Council explores options of shifting services to the DCC
By Pam Wright
Local Journalism Initiative Reporter
The Municipality of Chatham-Kent is delving into future possibilities related to the Downtown Chatham Centre.
In a unanimous vote at the June 28 meeting, council approved a motion from Chatham Coun. Brock McGregor for administration to examine a variety of options related the relocation and redevelopment of municipal assets, which could potentially see services shift to the DCC.
Staff is to being asked to report back to council at the July 12 meeting.
As reported in The Chatham Voice, a group of local entrepreneurs, with strong ties to the community, have purchased the mall and are actively welcoming ideas as to how the building can best be utilized.
McGregor’s motion for a same night on the matter needed two-thirds approval to waive the traditional two-week waiting period.
The motion to waive passed 12 to 5, with several councillors at odds with rushing the report.
East Kent Coun. Steve Pinsonneault disagreed with the push.

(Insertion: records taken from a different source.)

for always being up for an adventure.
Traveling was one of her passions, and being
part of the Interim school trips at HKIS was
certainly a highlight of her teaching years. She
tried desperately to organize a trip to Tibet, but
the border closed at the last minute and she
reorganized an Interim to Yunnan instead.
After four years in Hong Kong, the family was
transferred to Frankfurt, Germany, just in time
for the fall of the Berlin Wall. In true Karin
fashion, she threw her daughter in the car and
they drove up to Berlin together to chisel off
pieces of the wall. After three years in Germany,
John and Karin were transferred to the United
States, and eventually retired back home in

“I don’t know what the rush is,” Pinsonneault told council. “This should be held over to the next meeting and then voted on.”
McGregor responded by saying that speeding up the report is part of an opportunity to build on the momentum of the redevelopment of downtown Chatham.

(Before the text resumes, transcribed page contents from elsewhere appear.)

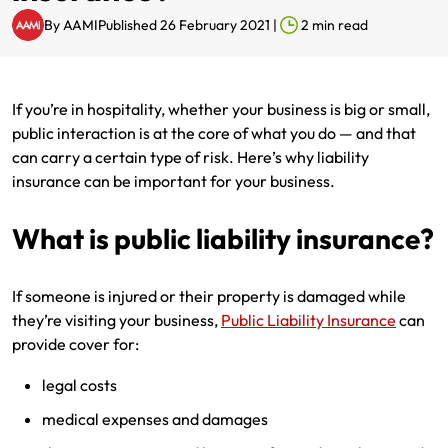
By
AAMI
Published 26 February 2021
|
2
min read
Renter Insurance
Explore by Business type
NSW CTP / Green Slip
Make a claim
Make a payment
Strata Insurance
SA CTP
Contact AAMI
Tradies
Get documents
If you’re in hospitality, whether your business is big or small,
Business @ Home
ACT MAI
Update my policy
Sole Traders
Update my policy
public interaction is at the core of what you do — and that
can carry a certain type of risk. Here’s why liability
Caravan Insurance
I want to...
Make a payment
Hair and Beauty
Log in to my account
insurance can be important for your business.
I want to...
Make a claim
Photographers and Design
Log in to my account
What is public liability insurance?
Make a claim
Make a payment
Domestic Cleaners
If someone is injured or their property is damaged while
they’re visiting your business,
Public Liability Insurance
can
I want to...
Make a payment
Get documents
provide cover for:
Get documents
Update my policy
Certificate of Currency
legal costs
Update my policy
Make a claim
Log in to my account
medical expenses and damages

McGregor pointed out the municipality will have no financial obligation or commitments tied to the report.
The idea, he said, is to compile the data as quickly as possible “in the spirit of transparency and due diligence.
“As we know the investment group has already reached out with interest,” McGregor explained, adding the tighter timeline allows greater opportunity for input with the municipality.

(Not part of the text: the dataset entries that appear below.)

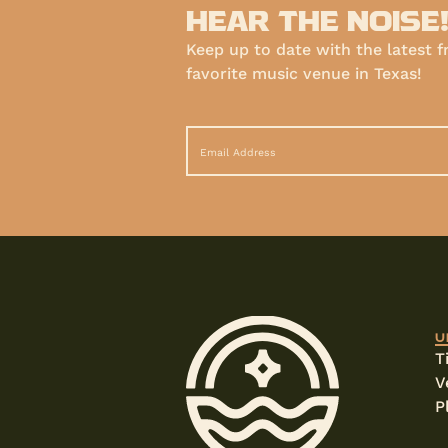
HEAR THE NOISE
Keep up to date with the latest 
favorite music venue in Texas!
U
T
V
P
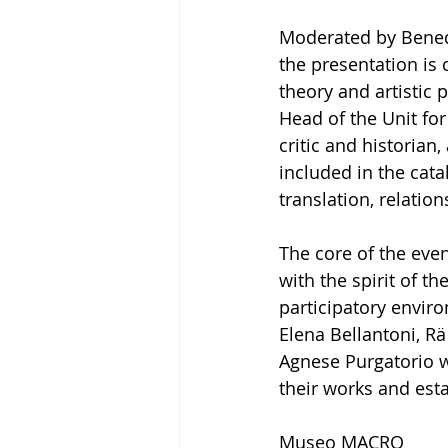
Moderated by Benede
the presentation is
theory and artistic 
Head of the Unit for 
critic and historian
included in the catal
translation, relatio
The core of the even
with the spirit of th
participatory enviro
Elena Bellantoni, Rä
Agnese Purgatorio w
their works and esta
Museo MACRO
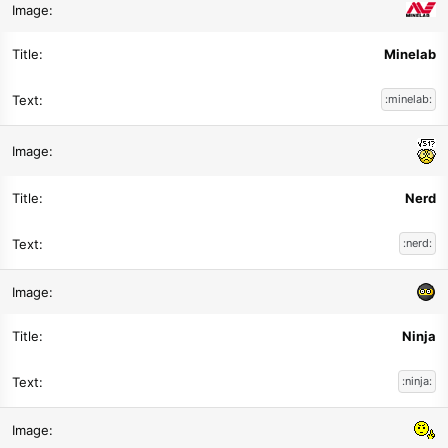
Minelab
:minelab:
Nerd
:nerd:
Ninja
:ninja:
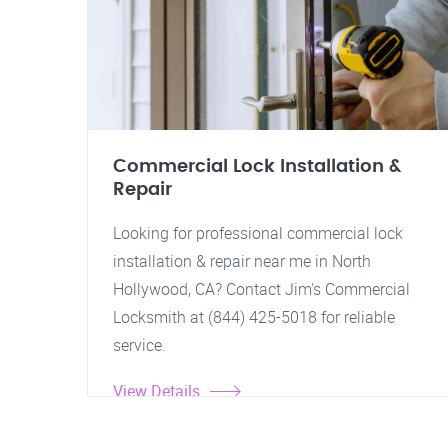
Commercial Lock Installation &
Repair
Looking for professional commercial lock
installation & repair near me in North
Hollywood, CA? Contact Jim's Commercial
Locksmith at (844) 425-5018 for reliable
service.
View Details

It’s not the first time Chatham-Kent has considered utilizing the nearly vacant mall. The idea was floated under Mayor Randy Hope back in 2017.
At the time, administration prepared a report detailing several options, including fixing the current Civic Centre.
The building needs millions of dollars worth of work in lifecycle upgrades including a costly new HVAC system.
The mall fell into the possession of BDO Canada last fall due to bankruptcy, with its assets valued at $19.1-million.
Last December, it was reported the municipal civic centre is in need of serious renovations that would cost taxpayers in the neighbourhood of $18-million. The HVAC system alone will cost $9 million.
Ideas for the Downtown Chatham Centre are also being accepted on the letstalkchatham-kent.ca webpage.